It was also the perfect “dark money” scheme. Because Atlantic Philanthropies isn’t based in the U.S., it doesn’t file the same public documents with the IRS that would reveal its grants, as U.S.-based foundations are required to do. As CRC President Scott Walter pointed out, even the foundation’s very existence was kept secret for 15 years, allowing Atlantic Philanthropies “to pour hundreds of millions of offshore dollars into American [501(c)(4) groups], with never a peep of criticism from the usual quarters, then or now.”
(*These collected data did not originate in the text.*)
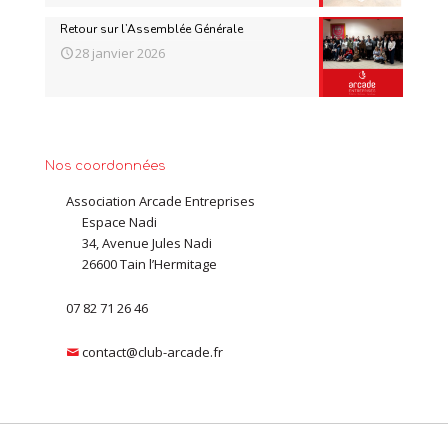
Retour sur l’Assemblée Générale
28 janvier 2026
Nos coordonnées
Association Arcade Entreprises
Espace Nadi
34, Avenue Jules Nadi
26600 Tain l’Hermitage
07 82 71 26 46
contact@club-arcade.fr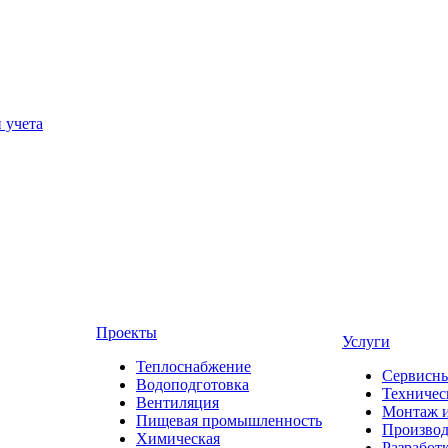
 учета
Проекты
Услуги
Теплоснабжение
Сервисны
Водоподготовка
Техничес
Вентиляция
Монтаж и
Пищевая промышленность
Производ
Химическая
Разработ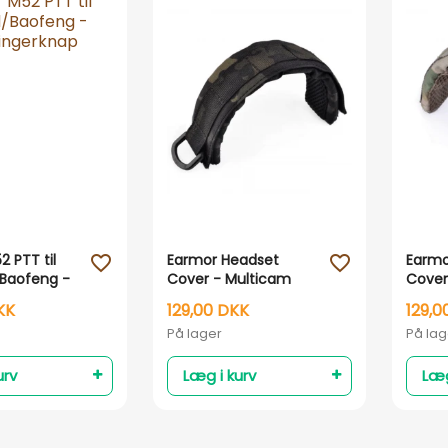
Vis her
Vis her
 PTT til
Earmor Headset
Earmo
favorite_outline
favorite_outline
Baofeng -
Cover - Multicam
Cover
ingerknap
Black
KK
129,00 DKK
129,0
På lager
På lag
urv
Læg i kurv
Læg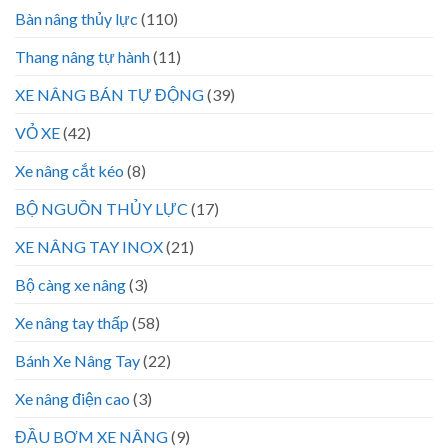
Bàn nâng thủy lực
(110)
Thang nâng tự hành
(11)
XE NÂNG BÁN TỰ ĐỘNG
(39)
VỎ XE
(42)
Xe nâng cắt kéo
(8)
BỘ NGUỒN THỦY LỰC
(17)
XE NÂNG TAY INOX
(21)
Bộ càng xe nâng
(3)
Xe nâng tay thấp
(58)
Bánh Xe Nâng Tay
(22)
Xe nâng điện cao
(3)
ĐẦU BƠM XE NÂNG
(9)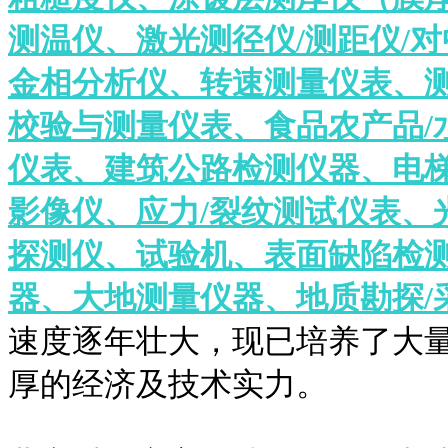
测温仪、激光测径仪/测距仪/
金相分析仪、转速测量仪表、
校验与测量仪表、食品农产品/
仪表、建筑公路检测仪器、电梯
影像仪、应力/裂纹测试仪表、
探测仪、试验机、表面缺陷检
器、大地测量仪器、地质勘探/
速度逐年壮大，现已培养了大
厚的经济及技术实力。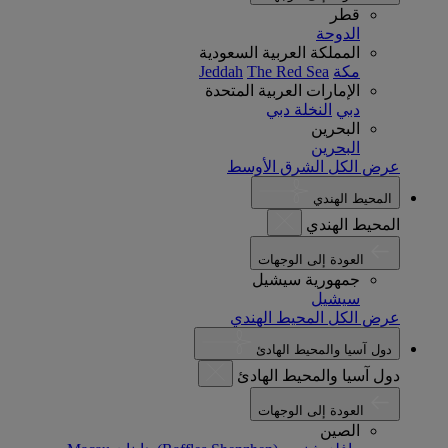
قطر
الدوحة
المملكة العربية السعودية
مكة
The Red Sea
Jeddah
الإمارات العربية المتحدة
دبي
النخلة دبي
البحرين
البحرين
عرض الكل الشرق الأوسط
المحيط الهندي
المحيط الهندي
العودة إلى الوجهات
جمهورية سيشيل
سيشيل
عرض الكل المحيط الهندي
دول آسيا والمحيط الهادئ
دول آسيا والمحيط الهادئ
العودة إلى الوجهات
الصين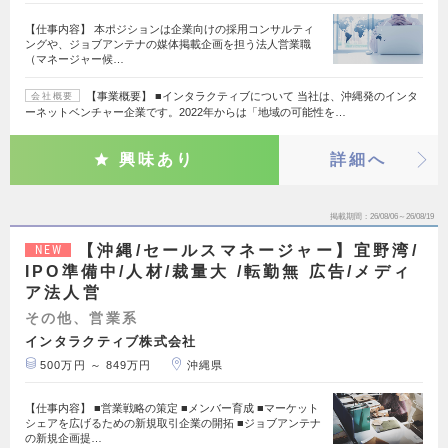
【仕事内容】 本ポジションは企業向けの採用コンサルティ
ングや、ジョブアンテナの媒体掲載企画を担う法人営業職
（マネージャー候…
【事業概要】 ■インタラクティブについて 当社は、沖縄発のインタ
会社概要
ーネットベンチャー企業です。2022年からは「地域の可能性を…
興味あり
詳細へ
掲載期間
26/08/06～26/08/19
【沖縄/セールスマネージャー】宜野湾/
NEW
IPO準備中/人材/裁量大 /転勤無 広告/メディ
ア法人営
その他、営業系
インタラクティブ株式会社
500万円 ～ 849万円
沖縄県
【仕事内容】 ■営業戦略の策定 ■メンバー育成 ■マーケット
シェアを広げるための新規取引企業の開拓 ■ジョブアンテナ
の新規企画提…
HCAN dissolved in December 2013, with national campaign manager Richard Kirsch declaring victory in the pages of the Washington Post, but the group was far from finished.

In January, CRC discovered that HCAN has been revived as a project of the Sixteen Thirty Fund. A slideshow created by Arabella Advisors (and spotted on a grantmaking committee’s website) detailed the new arrangement between the firm and the “zombie” HCAN. While the main advocacy group would operate as part of the Sixteen Thirty Fund to “mobilize constituency field operations to push back against regressive legislation” (e.g., anti-Obamacare bills), the HCAN Education Fund—formerly part of the liberal Tides Center—would conduct “capacity building and education field work [to reach] over 1.8 million people . . . in over 30 states.” Further greasing the wheels was Arabella’s contract with BerlinRosen, a Democratic communications strategy firm best known for propelling Bill de Blasio into the New York mayor’s office and coordinating the SEIU’s Fight for $15 minimum wage campaign.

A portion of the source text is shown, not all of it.